It is a great filter, but it's for a fish only tank. I'ts kinda like a wet-dry filter they work awesome , but not nessarily for planted tanks


----------



## Jimbo205 (Feb 2, 2006)

*Nutrafin CO2*

I know that undergravel filters are horrible for planted aquariums.

Which filter is best for a planted aquarium?

Thank you for your suggestions. I will try them.


----------



## skrezyna (Apr 13, 2006)

hey guys,

i just put the Nutrafin natural plant system in my 12g nano but its not doing anything. Zilch. Natta.

I put the sugar, two packetys and luke warm water, put on the cap but its not producing any bubbles. :-x


----------



## youjin (Apr 1, 2006)

Hi skrezyna

This normally do not happen. It should start to bubble latest one day, else, it is really fast (a few hours). Check that there is no leak and that the outlet is placed at the bottom-most ladder. Make sure there is no break on the tubes. also, make sure that the cap is tighten really well.


----------



## erijnal (Apr 5, 2006)

to put it simply, larger bubble = smaller surface area per volume of co2. that means that even though you have a bigger bubble sitting around, less co2 is actually exposed to the water, and it's not efficiently dissolving at all

also, while the bubble is running through the ladder, it is continuously exposed to more water, which accounts for the "shrinking bubble" effect, whereas the rate of dissolving for a bigger, stationary bubble will be a function of the water circulation by the bubble.

bigger bubble = more co2 in the gaseous form = something your plants can't utilize

hope this clears that up


----------



## skrezyna (Apr 13, 2006)

andrew tan said:


> Hi skrezyna
> 
> This normally do not happen.
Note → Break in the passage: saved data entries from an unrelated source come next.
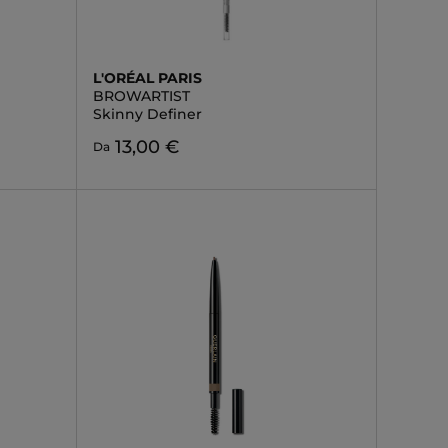
L'ORÉAL PARIS
BROWARTIST
Skinny Definer
13,00 €
Da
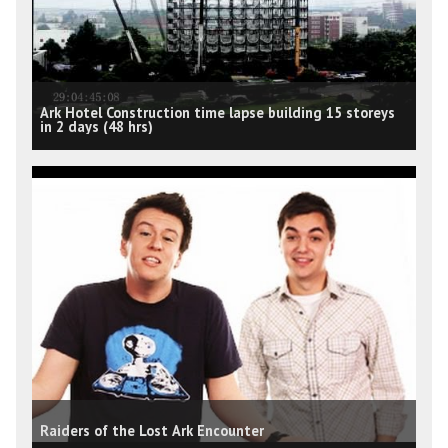
Ark Hotel Construction time lapse building 15 storeys
in 2 days (48 hrs)
Raiders of the Lost Ark Encounter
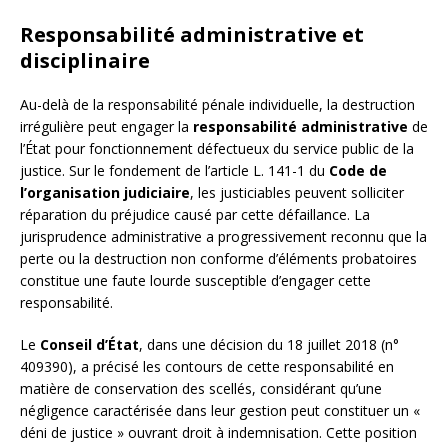
Responsabilité administrative et
disciplinaire
Au-delà de la responsabilité pénale individuelle, la destruction
irrégulière peut engager la
responsabilité administrative
de
l’État pour fonctionnement défectueux du service public de la
justice. Sur le fondement de l’article L. 141-1 du
Code de
l’organisation judiciaire
, les justiciables peuvent solliciter
réparation du préjudice causé par cette défaillance. La
jurisprudence administrative a progressivement reconnu que la
perte ou la destruction non conforme d’éléments probatoires
constitue une faute lourde susceptible d’engager cette
responsabilité.
Le
Conseil d’État
, dans une décision du 18 juillet 2018 (n°
409390), a précisé les contours de cette responsabilité en
matière de conservation des scellés, considérant qu’une
négligence caractérisée dans leur gestion peut constituer un «
déni de justice » ouvrant droit à indemnisation. Cette position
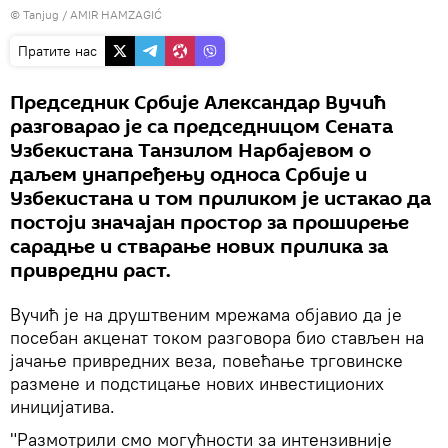
© Tanjug / AMIR HAMZAGIĆ
Пратите нас
Председник Србије Александар Вучић
разговарао је са председницом Сената
Узбекистана Танзилом Нарбајевом о
даљем унапређењу односа Србије и
Узбекистана и том приликом је истакао да
постоји значајан простор за проширење
сарадње и стварање нових прилика за
привредни раст.
Вучић је на друштвеним мрежама објавио да је
посебан акценат током разговора био стављен на
јачање привредних веза, повећање трговинске
размене и подстицање нових инвестиционих
иницијатива.
"Размотрили смо могућности за интензивније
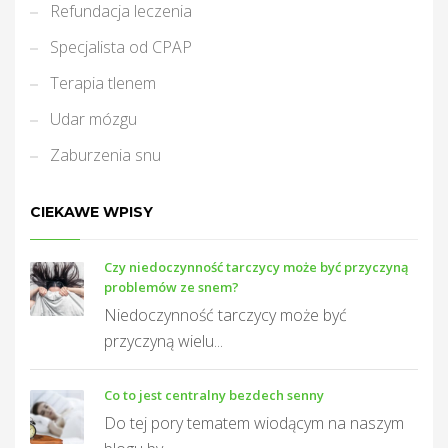
Refundacja leczenia
Specjalista od CPAP
Terapia tlenem
Udar mózgu
Zaburzenia snu
CIEKAWE WPISY
Czy niedoczynność tarczycy może być przyczyną
problemów ze snem?
Niedoczynność tarczycy może być
przyczyną wielu...
Co to jest centralny bezdech senny
Do tej pory tematem wiodącym na naszym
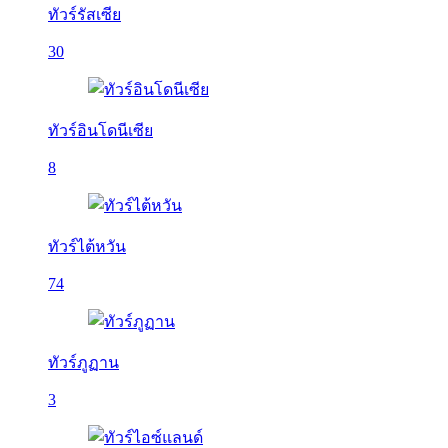
ทัวร์รัสเซีย
30
ทัวร์อินโดนีเซีย
8
ทัวร์ไต้หวัน
74
ทัวร์ภูฏาน
3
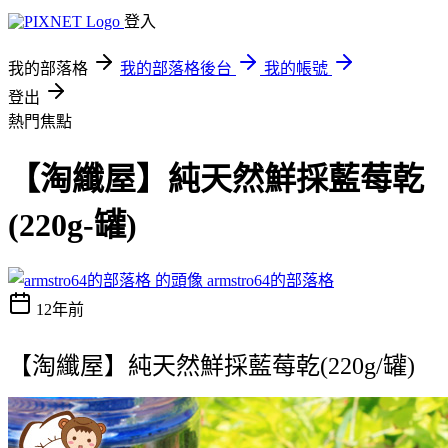
登入
我的部落格
我的部落格後台
我的帳號
登出
熱門焦點
【淘纖屋】純天然鮮採藍莓乾
(220g-罐)
armstro64的部落格
12年前
【淘纖屋】純天然鮮採藍莓乾(220g/罐)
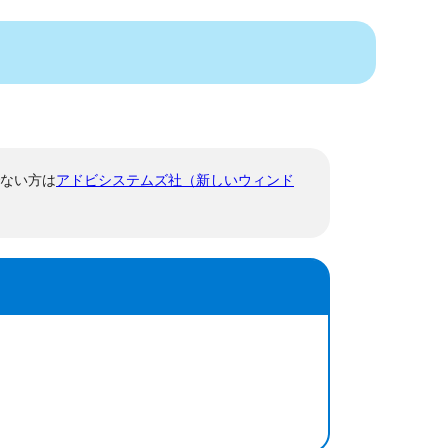
でない方は
アドビシステムズ社（新しいウィンド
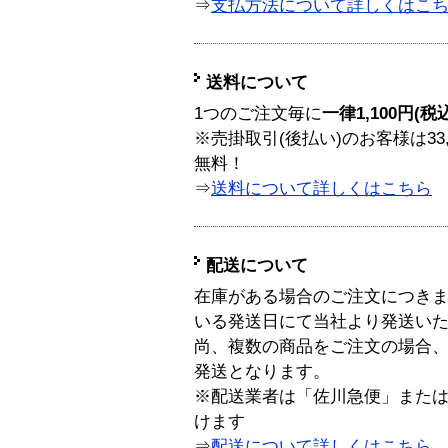
⇒
支払方法について詳しくはこ
送料について
1つのご注文毎に
一律1,100円(税
※売掛取引(後払い)のお客様は33
無料！
⇒
送料について詳しくはこちら
配送について
在庫がある場合のご注文につき
いる発送日にて当社より発送い
尚、複数の商品をご注文の場合
発送となります。
※配送業者は「佐川急便」また
けます
⇒
配送について詳しくはこちら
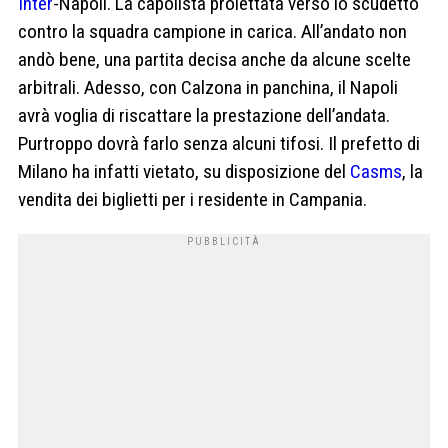
Inter
-Napoli. La capolista proiettata verso lo scudetto
contro la squadra campione in carica. All’andato non
andò bene, una partita decisa anche da alcune scelte
arbitrali. Adesso, con Calzona in panchina, il Napoli
avrà voglia di riscattare la prestazione dell’andata.
Purtroppo dovrà farlo senza alcuni tifosi. Il prefetto di
Milano ha infatti vietato, su disposizione del
Casms
, la
vendita dei biglietti per i residente in Campania.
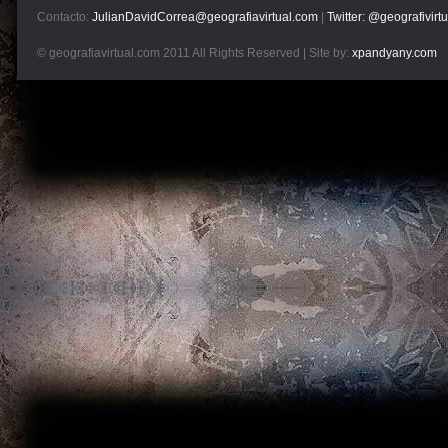
Contacto:
JulianDavidCorrea@geografiavirtual.com
|
Twitter: @geografivirtu
© geografiavirtual.com 2011 All Rights Reserved | Site by:
xpandyany.com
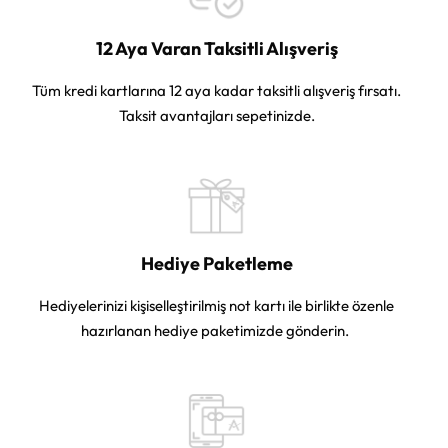
12 Aya Varan Taksitli Alışveriş
Tüm kredi kartlarına 12 aya kadar taksitli alışveriş fırsatı.
Taksit avantajları sepetinizde.
Hediye Paketleme
Hediyelerinizi kişiselleştirilmiş not kartı ile birlikte özenle
hazırlanan hediye paketimizde gönderin.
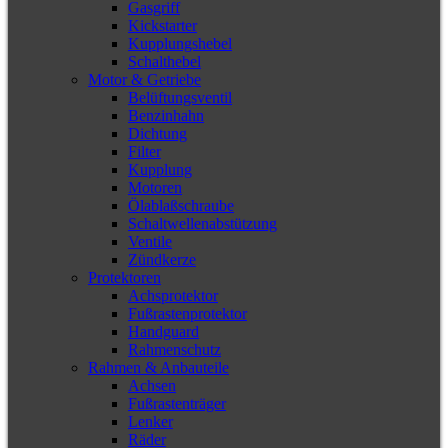
Gasgriff
Kickstarter
Kupplungshebel
Schalthebel
Motor & Getriebe
Belüftungsventil
Benzinhahn
Dichtung
Filter
Kupplung
Motoren
Ölablaßschraube
Schaltwellenabstützung
Ventile
Zündkerze
Protektoren
Achsprotektor
Fußrastenprotektor
Handguard
Rahmenschutz
Rahmen & Anbauteile
Achsen
Fußrastenträger
Lenker
Räder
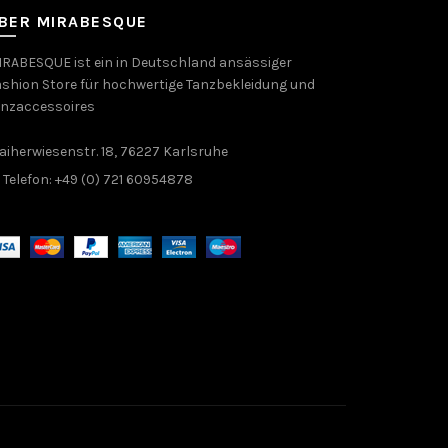
BER MIRABESQUE
RABESQUE ist ein in Deutschland ansässiger
shion Store für hochwertige Tanzbekleidung und
anzaccessoires
aiherwiesenstr. 18, 76227 Karlsruhe
Telefon: +49 (0) 721 60954878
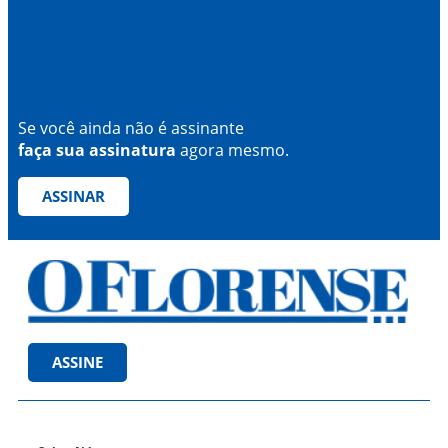
Se você ainda não é assinante
faça sua assinatura
agora mesmo.
ASSINAR
ASSINE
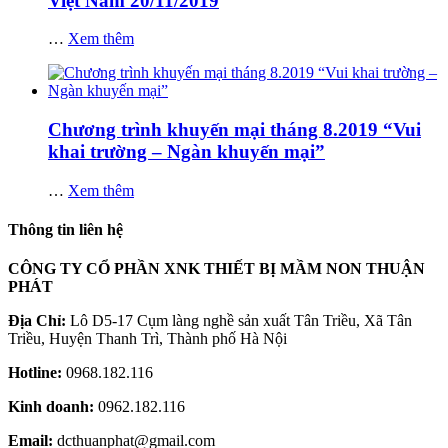
Việt Nam 20/11/2019
…
Xem thêm
Chương trình khuyến mại tháng 8.2019 “Vui
khai trường – Ngàn khuyến mại”
…
Xem thêm
Thông tin liên hệ
CÔNG TY CỔ PHẦN XNK THIẾT BỊ MẦM NON THUẬN
PHÁT
Địa Chỉ:
Lô D5-17 Cụm làng nghề sản xuất Tân Triều, Xã Tân
Triều, Huyện Thanh Trì, Thành phố Hà Nội
Hotline:
0968.182.116
Kinh doanh:
0962.182.116
Email:
dcthuanphat@gmail.com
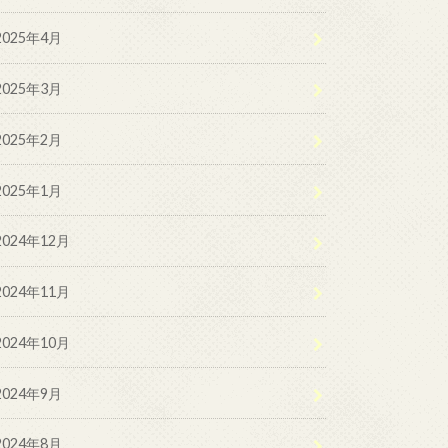
2025年4月
2025年3月
2025年2月
2025年1月
2024年12月
2024年11月
2024年10月
2024年9月
2024年8月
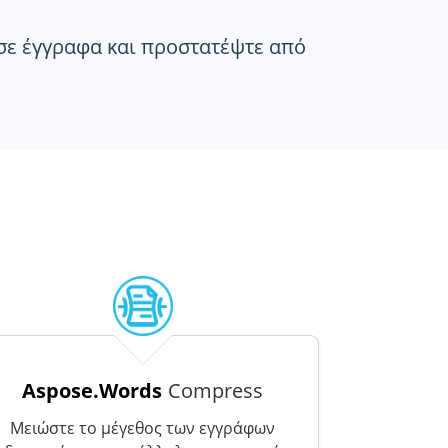
σε έγγραφα και προστατέψτε από
Aspose.Words
Compress
Μειώστε το μέγεθος των εγγράφων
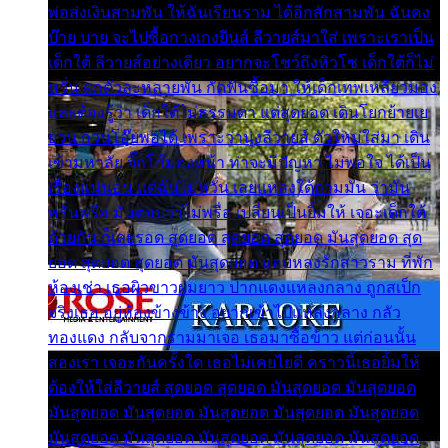
พ่อส่งเงินสามพัน ให้ฉันเรียนราม ได้อีกสักสามพัน ฉันคง
บ๊าย บาย จะไปซื้อกางเกงยีนส์ ลีวายส์มาใส่ เพราะเราเป็น
เด็กใต้ ลีวายส์อย่างเดียว อยากจะโชว์ถึงหิวโซ เด็กใต้ก็ไม่
หวั่น ตกตัวละหลายพัน กัดฟันซื้อมา ให้เด็กเทพเหลียวมอง
และต้องรู้ว่า เด็กใต้ไม่ธรรมดา แต่สุดยอด เดินโยกย้ายเย
ยวน กวนโอ๊ยพอได้ เพราะว่านุ่งลีวายส์ ตัวใหม่ใส่มา เดิน
เข้ามหาลัย จิ๊กโก๊มองหน้า ท่าจะมีปัญหา ไม่พอใจ ได้เป็น
เรื่องแน่นอน แต่ฉันไม่หวั่น เลยแหลงใต้ถามมัน ว่ามัน
พรั่นพรือ มันตอบว่าไม่พรื่อ เปลี่ยนเป็นยิ้มให้ เจอะเด็กใต้
ด้วยกัน ก็เลยรอด สุดยอด สุดยอด สุดยอด มันสุดยอด สุด
ยอด สุดยอด สุดยอด มันสุดยอด แอบหลงรักสาวราม ที่พัก
ห้องเช่า เธอผิวขาวผมยาว ปากแดงแหลงกลาง ถูกสเป็ก
จริงเธอ อยู่ห้องข้างข้าง อยากเข้าไปแหลงกลาง กลัว
ทองแดง กลับจากรามมาเจอ เธอมาซื้อข้าว แต่ก่อนนั้น
สองเรา เจอะกันครั้งใด เธอไม่เคยไยดี คราวนี้เธอยิ้มให้
ต้องให้ใส่ลีวายส์ สุดยอด สุดยอด มันสุดยอด มันสุดยอด
มันสุดยอด มันสุดยอด มันสุดยอด มันสุดยอด มันสุดยอด
มันสุดยอด มันสุดยอด มันสุดยอด มันสุดยอด มันสุดยอด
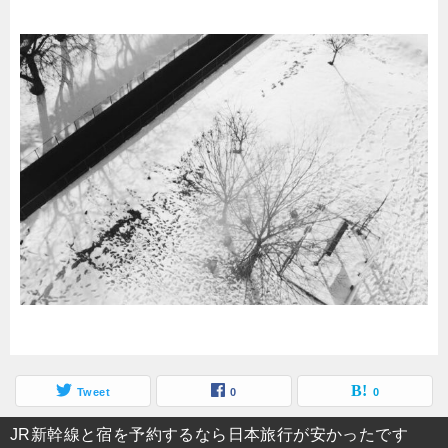
Tweet
0
0
JR新幹線と宿を予約するなら日本旅行が安かったです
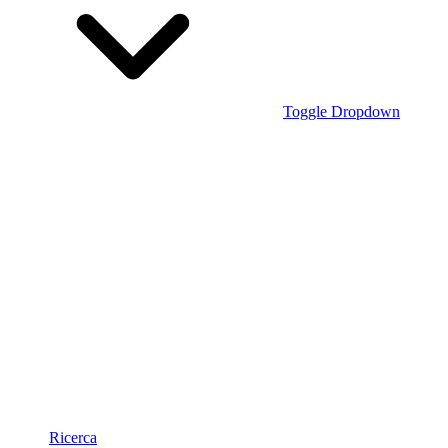
Toggle Dropdown
Ricerca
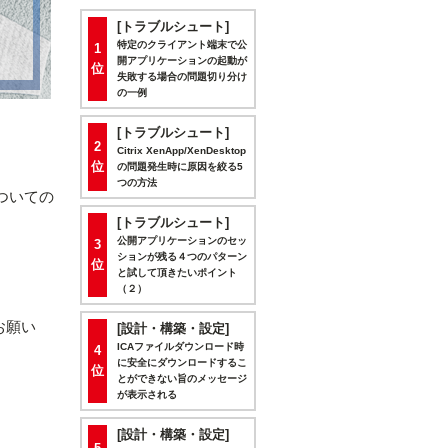
[トラブルシュート]
特定のクライアント端末で公
1
開アプリケーションの起動が
位
失敗する場合の問題切り分け
の一例
[トラブルシュート]
2
Citrix XenApp/XenDesktop
位
の問題発生時に原因を絞る5
つの方法
についての
[トラブルシュート]
公開アプリケーションのセッ
3
ションが残る４つのパターン
位
。
と試して頂きたいポイント
（２）
お願い
[設計・構築・設定]
ICAファイルダウンロード時
4
に安全にダウンロードするこ
位
とができない旨のメッセージ
が表示される
。
[設計・構築・設定]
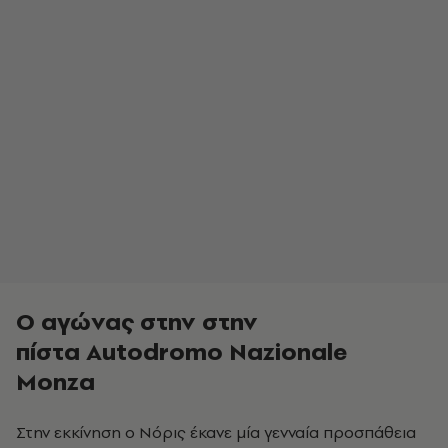
Ο αγώνας στην στην
πίστα Autodromo Nazionale
Monza
Στην εκκίνηση ο Νόρις έκανε μία γενναία προσπάθεια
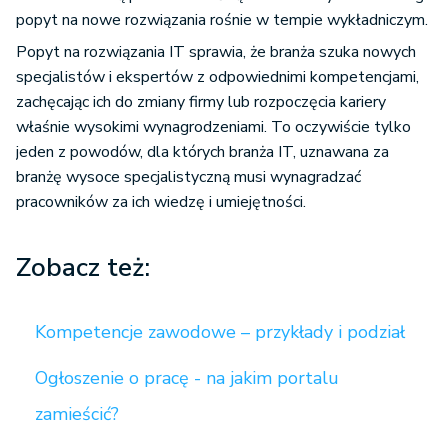
popyt na nowe rozwiązania rośnie w tempie wykładniczym.
Popyt na rozwiązania IT sprawia, że branża szuka nowych
specjalistów i ekspertów z odpowiednimi kompetencjami,
zachęcając ich do zmiany firmy lub rozpoczęcia kariery
właśnie wysokimi wynagrodzeniami. To oczywiście tylko
jeden z powodów, dla których branża IT, uznawana za
branżę wysoce specjalistyczną musi wynagradzać
pracowników za ich wiedzę i umiejętności.
Zobacz też:
Kompetencje zawodowe – przykłady i podział
Ogłoszenie o pracę - na jakim portalu
zamieścić?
It should start to bubble latest one day, else, it is really fast (a few hours). Check that there is no leak and that the outlet is placed at the bottom-most ladder. Make sure there is no break on the tubes. also, make sure that the cap is tighten really well.


Andrew,

I think I see bubbles sitting on various stairs on the ladder, this a better sign than nothing as it was before? They arent moving but they ate there... Its been plugged in for maybe a few hours for the first time..


----------



## PascM (Mar 1, 2006)

skrezyna said:


> Andrew,
> 
> I think I see bubbles sitting on various stairs on the ladder, this a better sign than nothing as it was before? They arent moving but they ate there... Its been plugged in for maybe a few hours for the first time..


bubbles should walk on the ladder try to turn the ladder a little so the bubbles should go all the way up but not too fast.


----------